Two of the Chinese entrants were charged with “failure to obtain required clearance and failure to deliver a manifest to a customs officer”. Two others were charged with “an invalid place of unloading”. Both of these are apparently in the territorial law. All four aliens were tossed, at least briefly, into the local jail. (The state of Texas is doing something similar by arresting certain illegal aliens on trespassing charges.)
Why is it illegal to go from one island under the U.S. flag to another U.S. island? The U.S. immigration law, in a huge mistake, has a foreign worker program for the CNMI that is unique to those benighted islands.
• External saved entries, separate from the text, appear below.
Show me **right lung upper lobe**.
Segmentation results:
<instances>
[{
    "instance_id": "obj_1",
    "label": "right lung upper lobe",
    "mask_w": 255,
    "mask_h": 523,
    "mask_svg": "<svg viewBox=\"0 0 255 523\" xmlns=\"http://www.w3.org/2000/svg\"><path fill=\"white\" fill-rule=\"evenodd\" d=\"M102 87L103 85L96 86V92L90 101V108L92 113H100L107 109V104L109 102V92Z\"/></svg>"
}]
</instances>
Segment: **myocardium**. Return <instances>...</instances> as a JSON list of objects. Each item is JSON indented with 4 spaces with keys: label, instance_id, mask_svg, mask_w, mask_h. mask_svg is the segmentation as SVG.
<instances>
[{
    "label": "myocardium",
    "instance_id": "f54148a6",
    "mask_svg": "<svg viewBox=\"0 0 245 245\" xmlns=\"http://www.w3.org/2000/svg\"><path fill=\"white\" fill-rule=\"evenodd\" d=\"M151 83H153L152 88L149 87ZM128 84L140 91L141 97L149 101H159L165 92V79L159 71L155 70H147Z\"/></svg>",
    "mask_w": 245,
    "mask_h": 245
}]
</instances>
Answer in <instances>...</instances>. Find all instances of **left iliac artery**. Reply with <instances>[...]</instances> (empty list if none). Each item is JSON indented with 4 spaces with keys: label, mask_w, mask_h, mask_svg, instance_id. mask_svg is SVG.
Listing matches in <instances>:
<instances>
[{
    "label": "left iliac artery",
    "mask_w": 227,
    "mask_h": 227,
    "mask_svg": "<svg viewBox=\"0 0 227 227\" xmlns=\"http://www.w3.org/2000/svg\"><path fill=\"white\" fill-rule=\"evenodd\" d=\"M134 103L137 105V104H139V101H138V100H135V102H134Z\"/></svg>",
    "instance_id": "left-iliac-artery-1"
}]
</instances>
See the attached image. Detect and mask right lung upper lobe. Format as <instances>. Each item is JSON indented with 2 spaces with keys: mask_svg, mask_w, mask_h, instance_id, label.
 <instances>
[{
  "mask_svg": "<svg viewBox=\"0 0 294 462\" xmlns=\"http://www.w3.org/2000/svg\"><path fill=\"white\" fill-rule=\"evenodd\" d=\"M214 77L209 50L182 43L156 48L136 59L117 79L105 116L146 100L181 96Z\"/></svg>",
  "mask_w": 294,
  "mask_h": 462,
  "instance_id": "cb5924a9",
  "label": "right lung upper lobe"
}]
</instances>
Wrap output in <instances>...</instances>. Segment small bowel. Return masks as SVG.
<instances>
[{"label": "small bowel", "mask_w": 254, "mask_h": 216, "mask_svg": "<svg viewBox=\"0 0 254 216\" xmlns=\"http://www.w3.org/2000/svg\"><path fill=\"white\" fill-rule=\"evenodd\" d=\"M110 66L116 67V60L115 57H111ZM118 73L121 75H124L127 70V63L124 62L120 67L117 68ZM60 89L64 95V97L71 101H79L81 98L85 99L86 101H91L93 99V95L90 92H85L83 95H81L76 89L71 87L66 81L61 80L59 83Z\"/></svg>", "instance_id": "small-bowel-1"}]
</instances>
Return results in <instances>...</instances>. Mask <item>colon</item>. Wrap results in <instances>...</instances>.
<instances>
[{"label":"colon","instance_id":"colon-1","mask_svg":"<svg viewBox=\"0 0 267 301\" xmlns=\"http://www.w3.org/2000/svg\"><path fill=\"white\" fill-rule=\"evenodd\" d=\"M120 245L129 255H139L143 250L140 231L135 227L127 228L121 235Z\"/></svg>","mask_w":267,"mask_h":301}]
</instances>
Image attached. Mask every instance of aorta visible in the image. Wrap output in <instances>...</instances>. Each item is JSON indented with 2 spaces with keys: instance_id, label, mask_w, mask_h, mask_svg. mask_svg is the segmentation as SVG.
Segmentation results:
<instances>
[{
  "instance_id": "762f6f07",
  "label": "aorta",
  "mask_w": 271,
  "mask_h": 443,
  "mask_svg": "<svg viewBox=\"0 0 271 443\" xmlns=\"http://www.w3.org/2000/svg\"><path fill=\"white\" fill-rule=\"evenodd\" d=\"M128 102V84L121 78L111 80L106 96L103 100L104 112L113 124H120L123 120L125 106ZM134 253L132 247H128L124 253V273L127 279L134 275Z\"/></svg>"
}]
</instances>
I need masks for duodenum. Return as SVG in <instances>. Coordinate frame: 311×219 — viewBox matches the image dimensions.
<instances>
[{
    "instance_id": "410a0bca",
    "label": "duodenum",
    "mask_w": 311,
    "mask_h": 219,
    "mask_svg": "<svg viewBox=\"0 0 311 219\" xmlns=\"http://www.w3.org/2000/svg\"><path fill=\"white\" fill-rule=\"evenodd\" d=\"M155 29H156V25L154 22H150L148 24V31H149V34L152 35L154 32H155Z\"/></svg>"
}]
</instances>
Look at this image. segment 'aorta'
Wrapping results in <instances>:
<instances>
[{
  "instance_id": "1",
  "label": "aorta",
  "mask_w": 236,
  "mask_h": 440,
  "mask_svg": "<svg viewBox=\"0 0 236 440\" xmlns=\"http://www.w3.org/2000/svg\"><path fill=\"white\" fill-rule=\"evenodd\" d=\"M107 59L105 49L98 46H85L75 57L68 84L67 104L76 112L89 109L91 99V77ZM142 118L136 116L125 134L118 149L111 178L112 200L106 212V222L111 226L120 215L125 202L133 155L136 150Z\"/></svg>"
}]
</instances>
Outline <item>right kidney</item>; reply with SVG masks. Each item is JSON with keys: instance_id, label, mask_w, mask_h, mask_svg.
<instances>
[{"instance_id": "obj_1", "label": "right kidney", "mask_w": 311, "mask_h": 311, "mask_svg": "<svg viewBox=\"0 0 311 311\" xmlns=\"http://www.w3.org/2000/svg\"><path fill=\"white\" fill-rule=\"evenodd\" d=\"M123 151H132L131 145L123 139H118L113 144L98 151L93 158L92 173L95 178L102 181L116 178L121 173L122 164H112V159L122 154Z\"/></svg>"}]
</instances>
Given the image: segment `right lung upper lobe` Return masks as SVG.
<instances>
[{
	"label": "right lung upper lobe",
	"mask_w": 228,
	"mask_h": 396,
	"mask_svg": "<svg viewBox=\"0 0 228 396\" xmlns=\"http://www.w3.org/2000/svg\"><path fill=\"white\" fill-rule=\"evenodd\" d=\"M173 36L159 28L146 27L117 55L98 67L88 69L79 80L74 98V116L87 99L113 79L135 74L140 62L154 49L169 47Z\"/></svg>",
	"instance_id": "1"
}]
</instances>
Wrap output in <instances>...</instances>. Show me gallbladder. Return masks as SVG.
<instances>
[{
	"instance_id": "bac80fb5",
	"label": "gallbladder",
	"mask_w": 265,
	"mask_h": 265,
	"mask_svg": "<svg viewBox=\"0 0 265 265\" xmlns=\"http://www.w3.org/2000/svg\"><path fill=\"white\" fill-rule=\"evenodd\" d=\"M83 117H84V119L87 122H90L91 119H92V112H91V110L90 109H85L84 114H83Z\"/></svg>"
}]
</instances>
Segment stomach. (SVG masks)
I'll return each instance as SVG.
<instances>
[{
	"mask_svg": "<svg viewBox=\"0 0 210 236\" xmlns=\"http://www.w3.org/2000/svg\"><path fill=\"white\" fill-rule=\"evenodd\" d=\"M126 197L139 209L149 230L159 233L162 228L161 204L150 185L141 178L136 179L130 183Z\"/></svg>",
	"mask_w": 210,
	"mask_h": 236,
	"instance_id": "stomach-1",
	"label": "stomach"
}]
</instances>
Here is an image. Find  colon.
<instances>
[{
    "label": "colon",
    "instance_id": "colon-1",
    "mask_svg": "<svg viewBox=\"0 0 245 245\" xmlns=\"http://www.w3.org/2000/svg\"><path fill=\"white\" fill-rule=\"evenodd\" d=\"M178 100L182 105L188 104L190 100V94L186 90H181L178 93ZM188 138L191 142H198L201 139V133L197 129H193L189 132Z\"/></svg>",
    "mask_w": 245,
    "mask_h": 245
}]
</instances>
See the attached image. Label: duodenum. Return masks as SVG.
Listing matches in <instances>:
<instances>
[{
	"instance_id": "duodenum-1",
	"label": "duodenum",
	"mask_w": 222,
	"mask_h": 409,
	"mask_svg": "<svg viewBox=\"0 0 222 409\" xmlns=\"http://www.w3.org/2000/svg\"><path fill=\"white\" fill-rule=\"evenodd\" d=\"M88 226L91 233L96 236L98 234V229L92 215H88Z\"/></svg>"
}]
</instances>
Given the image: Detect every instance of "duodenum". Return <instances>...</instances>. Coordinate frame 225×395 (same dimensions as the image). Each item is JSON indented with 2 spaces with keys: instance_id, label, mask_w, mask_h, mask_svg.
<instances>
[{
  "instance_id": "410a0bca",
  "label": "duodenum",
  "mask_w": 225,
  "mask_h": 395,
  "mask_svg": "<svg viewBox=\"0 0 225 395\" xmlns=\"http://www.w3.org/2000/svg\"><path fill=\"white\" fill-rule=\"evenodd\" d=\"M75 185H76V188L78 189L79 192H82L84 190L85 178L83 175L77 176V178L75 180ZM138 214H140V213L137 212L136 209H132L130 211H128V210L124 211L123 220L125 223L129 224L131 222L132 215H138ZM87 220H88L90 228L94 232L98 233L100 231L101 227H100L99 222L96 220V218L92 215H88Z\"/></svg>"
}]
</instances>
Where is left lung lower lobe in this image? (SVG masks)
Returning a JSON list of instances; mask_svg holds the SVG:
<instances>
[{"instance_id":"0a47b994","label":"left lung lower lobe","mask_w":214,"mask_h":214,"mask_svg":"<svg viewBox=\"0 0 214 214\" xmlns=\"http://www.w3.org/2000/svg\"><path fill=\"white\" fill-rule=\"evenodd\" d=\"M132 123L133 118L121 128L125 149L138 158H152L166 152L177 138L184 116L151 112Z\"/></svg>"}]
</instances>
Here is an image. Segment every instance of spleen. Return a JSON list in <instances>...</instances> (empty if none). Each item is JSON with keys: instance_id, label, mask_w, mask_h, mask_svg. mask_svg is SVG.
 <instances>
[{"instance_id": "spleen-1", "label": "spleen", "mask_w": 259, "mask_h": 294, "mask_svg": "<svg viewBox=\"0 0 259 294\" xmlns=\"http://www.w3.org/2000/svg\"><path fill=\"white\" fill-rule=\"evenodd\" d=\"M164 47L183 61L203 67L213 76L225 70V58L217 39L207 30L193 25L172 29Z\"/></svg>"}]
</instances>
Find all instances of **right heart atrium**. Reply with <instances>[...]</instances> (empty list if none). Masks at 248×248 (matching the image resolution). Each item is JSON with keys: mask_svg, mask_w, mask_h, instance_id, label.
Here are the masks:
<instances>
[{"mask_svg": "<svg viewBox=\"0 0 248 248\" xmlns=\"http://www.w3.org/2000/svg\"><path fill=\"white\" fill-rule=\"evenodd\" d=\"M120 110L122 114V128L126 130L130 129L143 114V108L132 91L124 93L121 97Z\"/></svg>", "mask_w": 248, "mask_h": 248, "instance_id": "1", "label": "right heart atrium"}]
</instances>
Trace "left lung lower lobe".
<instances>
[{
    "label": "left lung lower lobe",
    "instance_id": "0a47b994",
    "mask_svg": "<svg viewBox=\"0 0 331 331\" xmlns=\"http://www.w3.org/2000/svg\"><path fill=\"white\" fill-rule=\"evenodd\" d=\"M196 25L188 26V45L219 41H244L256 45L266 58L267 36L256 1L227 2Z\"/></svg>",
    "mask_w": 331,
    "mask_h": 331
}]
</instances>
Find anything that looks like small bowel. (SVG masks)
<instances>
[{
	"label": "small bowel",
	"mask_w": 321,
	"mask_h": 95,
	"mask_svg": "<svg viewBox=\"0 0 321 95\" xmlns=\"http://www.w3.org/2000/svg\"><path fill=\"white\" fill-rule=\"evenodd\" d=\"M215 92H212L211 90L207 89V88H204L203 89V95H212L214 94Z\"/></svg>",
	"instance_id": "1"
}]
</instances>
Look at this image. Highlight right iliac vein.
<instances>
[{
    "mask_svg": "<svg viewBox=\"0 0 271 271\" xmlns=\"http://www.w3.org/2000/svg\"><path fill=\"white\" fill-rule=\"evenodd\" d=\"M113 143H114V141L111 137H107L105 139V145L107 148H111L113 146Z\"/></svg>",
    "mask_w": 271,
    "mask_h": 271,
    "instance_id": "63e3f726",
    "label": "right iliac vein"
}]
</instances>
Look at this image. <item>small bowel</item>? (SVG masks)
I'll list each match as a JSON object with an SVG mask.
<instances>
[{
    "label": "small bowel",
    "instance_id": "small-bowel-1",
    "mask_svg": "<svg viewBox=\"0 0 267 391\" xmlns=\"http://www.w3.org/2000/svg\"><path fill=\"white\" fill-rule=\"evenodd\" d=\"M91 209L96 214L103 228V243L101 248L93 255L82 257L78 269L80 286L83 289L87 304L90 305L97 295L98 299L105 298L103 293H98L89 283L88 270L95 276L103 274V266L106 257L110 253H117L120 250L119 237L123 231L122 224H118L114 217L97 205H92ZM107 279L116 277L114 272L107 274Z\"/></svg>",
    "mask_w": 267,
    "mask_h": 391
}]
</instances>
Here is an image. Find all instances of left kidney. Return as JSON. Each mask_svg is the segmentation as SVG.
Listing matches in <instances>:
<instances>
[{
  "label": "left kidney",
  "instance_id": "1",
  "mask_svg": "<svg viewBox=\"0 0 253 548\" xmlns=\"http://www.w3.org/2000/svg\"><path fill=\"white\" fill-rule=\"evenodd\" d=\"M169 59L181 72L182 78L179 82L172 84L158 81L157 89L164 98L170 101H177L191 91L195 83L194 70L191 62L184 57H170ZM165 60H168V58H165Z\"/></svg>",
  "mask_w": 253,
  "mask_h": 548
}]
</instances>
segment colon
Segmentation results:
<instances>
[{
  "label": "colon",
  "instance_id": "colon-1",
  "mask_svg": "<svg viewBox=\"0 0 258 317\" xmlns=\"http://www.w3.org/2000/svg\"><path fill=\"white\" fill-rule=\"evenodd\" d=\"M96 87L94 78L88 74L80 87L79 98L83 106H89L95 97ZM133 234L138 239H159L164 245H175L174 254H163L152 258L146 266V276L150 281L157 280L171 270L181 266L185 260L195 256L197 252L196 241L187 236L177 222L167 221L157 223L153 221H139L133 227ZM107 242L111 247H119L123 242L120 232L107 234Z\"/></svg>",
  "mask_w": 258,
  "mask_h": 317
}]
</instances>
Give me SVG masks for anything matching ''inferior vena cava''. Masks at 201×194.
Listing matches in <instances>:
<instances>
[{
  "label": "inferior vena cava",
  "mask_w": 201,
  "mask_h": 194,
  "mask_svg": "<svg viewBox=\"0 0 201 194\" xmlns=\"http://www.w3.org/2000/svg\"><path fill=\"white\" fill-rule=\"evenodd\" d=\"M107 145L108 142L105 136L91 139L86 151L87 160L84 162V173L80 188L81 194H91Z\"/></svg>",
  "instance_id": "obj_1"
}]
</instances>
You can be admitted to be an alien worker with a CW visa, but that does not allow you to be anywhere else in the U.S., including the somewhat more prosperous Guam. These four were apparently in CNMI on CW visas, though this is not specified in the report.
Another lesson to be learned from this incident is that not all newspapers get warm and fuzzy about illegals. The Guam Post, an arm of the Marianas Variety, published police mug shots of the three men and one woman as well as their names.
The four, incidentally, didn’t pay smugglers to get them over the dozens of miles between CNMI and Guam. They bought a boat for $22,000 and drove it themselves, another oddity of this story. They apparently landed on the heavily populated northwest side of the island in daylight, a dumb move; a night-time landing in the south or east of the island would have been more prudent.
Memories. While the illegal movement by boat between the two territories is one of our nation’s most minor flows of illegals, it is one that I know well.
More than 20 years ago, when I was with the Department of the Interior’s Office of Insular Affairs, I was in Guam and knew the lawyer for the Chinese aliens who had made that illicit trip, always by small boat. We at DoI were interested in building a case that the lack of federal control of CNMI’s immigration at that point in time, which was subsequently reversed, was causing illegal migration into Guam.
Using the help of the lawyer, I interviewed 40 or 50 of the illegal migrants/asylum seekers. They were all former garment workers, all women, all Chinese, most more or less legal in CNMI, but illegal on Guam. I told the local INS manager what I was doing, but did not provide their names.
“Do me favor,” he said, “find out what the smuggler looks like.”
Several of the women said he was a middle-aged, very tall, white man. I passed the information on to my INS contact and it seemed to ring a bell with him; another day passed and he called to say “We got him.”
The study was never published for a narrow reason noted by some social scientists within DoI: I did not have a control group! How does one arrange a control group for a group of law-breakers? Such rational thoughts did not prevail.